How the Similarly Search Works:
We are using OpenAI's natural language processing capabilities to generate high-dimensional vector representations of textual data through their advanced text embedding models. These vector embeddings encode the semantic and contextual intricacies of the text, enabling efficient similarity comparisons and robust information retrieval. As a cost-effective alternative for scenarios with moderate user traffic, such as a few thousand daily active users, we can opt for locally-hosted HuggingFace embeddings.
The generated embeddings are then persisted in a highly optimized semantic search vector store called FAISS (Facebook AI Similarity Search). FAISS serves as our knowledge base, a centralized repository for our vector representations, facilitating efficient storage and retrieval of relevant information.
When a user submits a query, we first generate an embedding for the input text using OpenAI's embedding model. Subsequently, we perform a semantic search within the FAISS index, computing the cosine similarity between the query embedding and the pre-computed embeddings in the index. This process identifies the most semantically similar vectors to the user's query.
The search results are then ranked based on their cosine similarity scores, with the most relevant documents or entries appearing at the top of the list. It's crucial to note that we are harnessing the AI's robust text understanding capabilities through embeddings, rather than relying on generative AI models. This approach allows us to efficiently process and retrieve relevant information tailored to our website's needs while maintaining full control over the content and presentation.
While FAISS is our primary vector store, we can explore scalable and distributed vector storage solutions like Pinecone, which may be advantageous for larger datasets or high-concurrency scenarios.
By leveraging state-of-the-art AI embeddings and optimized vector search methodologies, we can provide our users with a seamless and intuitive information retrieval experience, delivering precise and contextually relevant results from our knowledge base, ensuring a high-quality user experience.

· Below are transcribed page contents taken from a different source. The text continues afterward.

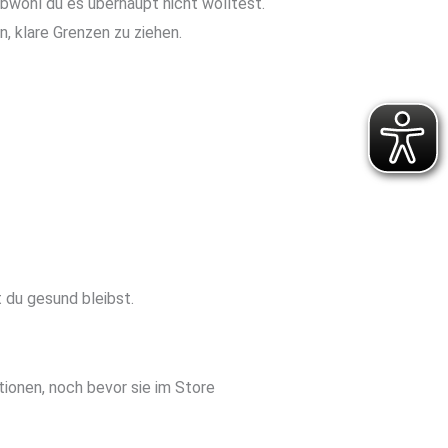
 obwohl du es überhaupt nicht wolltest.
, klare Grenzen zu ziehen.
 du gesund bleibst.
ionen, noch bevor sie im Store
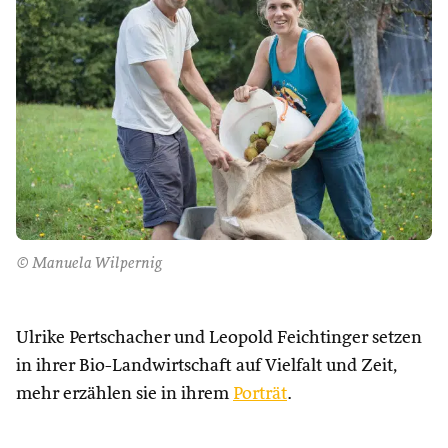
© Manuela Wilpernig
Ulrike Pertschacher und Leopold Feichtinger setzen
in ihrer Bio-Landwirtschaft auf Vielfalt und Zeit,
mehr erzählen sie in ihrem
Porträt
.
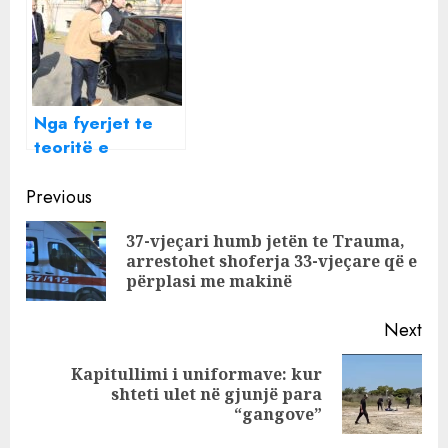
konspirative
mesazh të
rëndësishëm me
të gjithë
Nga fyerjet te
teoritë e
komplotit: Si po
Continue
mbrohet Erion
Previous
Veliaj ndaj SPAK
Reading
37-vjeçari humb jetën te Trauma,
Pre
arrestohet shoferja 33-vjeçare që e
pos
përplasi me makinë
Next
Kapitullimi i uniformave: kur
Next
shteti ulet në gjunjë para
post:
“gangove”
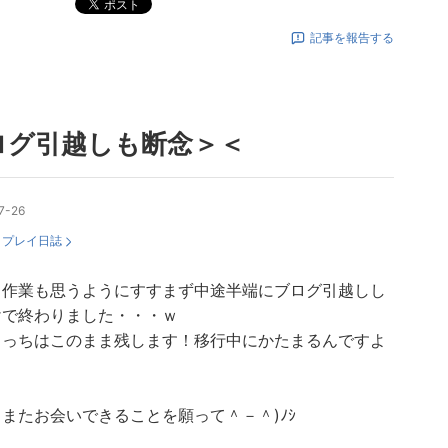
ポスト
記事を報告する
ログ引越しも断念＞＜
7-26
：
プレイ日誌
し作業も思うようにすすまず中途半端にブログ引越しし
けで終わりました・・・ｗ
こっちはこのまま残します！移行中にかたまるんですよ
；
またお会いできることを願って＾－＾)ﾉｼ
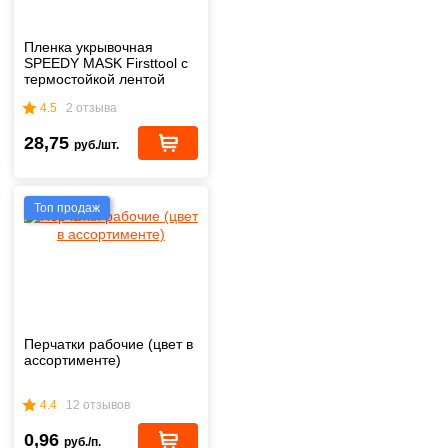
Пленка укрывочная
SPEEDY MASK Firsttool с
термостойкой лентой
2,7х20 м
4.5
2 отзыва
28,75
руб./шт.
Топ продаж
Перчатки рабочие (цвет в
ассортименте)
4.4
12 отзывов
0,96
руб./п.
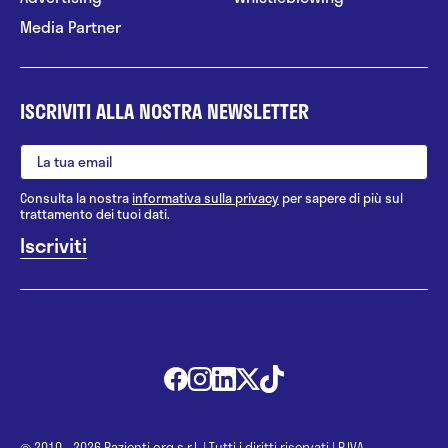
Media Partner
ISCRIVITI ALLA NOSTRA NEWSLETTER
Consulta la nostra
informativa sulla privacy
per sapere di più sul
trattamento dei tuoi dati.
@ 2010 - 2026 Pazienti.org s.r.l.
|
Tutti i diritti riservati
|
P.IVA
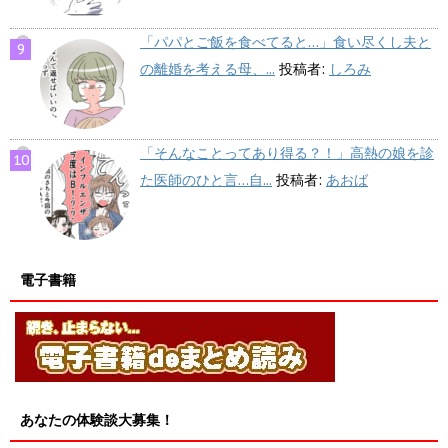
「パパとご飯を食べてると…」食い尽くし夫と
の離婚を考える母、...
投稿者:
しろみ
「そんなことってあり得る？！」高熱の娘を診
た医師のひと言…自...
投稿者:
あおば
電子書籍
あなたの体験談大募集！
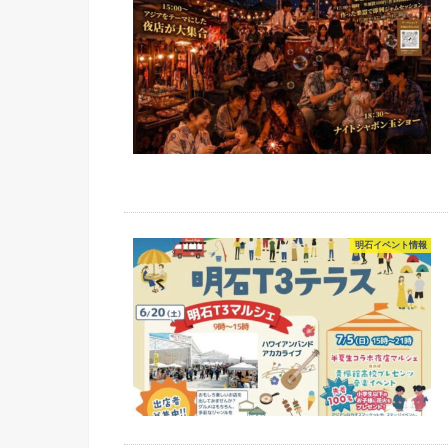
明石イベント情報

To commence work with the project, follow these steps:
- Clone the repository: git clone https://github.com/your-repo/lii-hackathon-2024.git
- Install the required dependencies: pip install langchain faiss-cpu [or -gpu] openai
- Create abd apply the OPENAI API key to the code
- Execute the appropriate scripts for legal definitions and court case integration.
- For comprehensive instructions and documentation, please refer to the respective files and directories within the repository.
Contributions to this project are welcomed and encouraged. If you have any ideas, bug fixes, or improvements, please submit a pull request. Ensure that you adhere to the established coding guidelines and provide clear documentation for your changes.
This project is licensed under the MIT License.
We express our sincere gratitude to the Legal Information Institute (LII) and Cornell Law School for organizing the LII Hackathon 2024 and providing us with the opportunity to contribute to this invaluable resource. We also acknowledge the contributions of OpenAI and the developers of the Python libraries utilized in this project.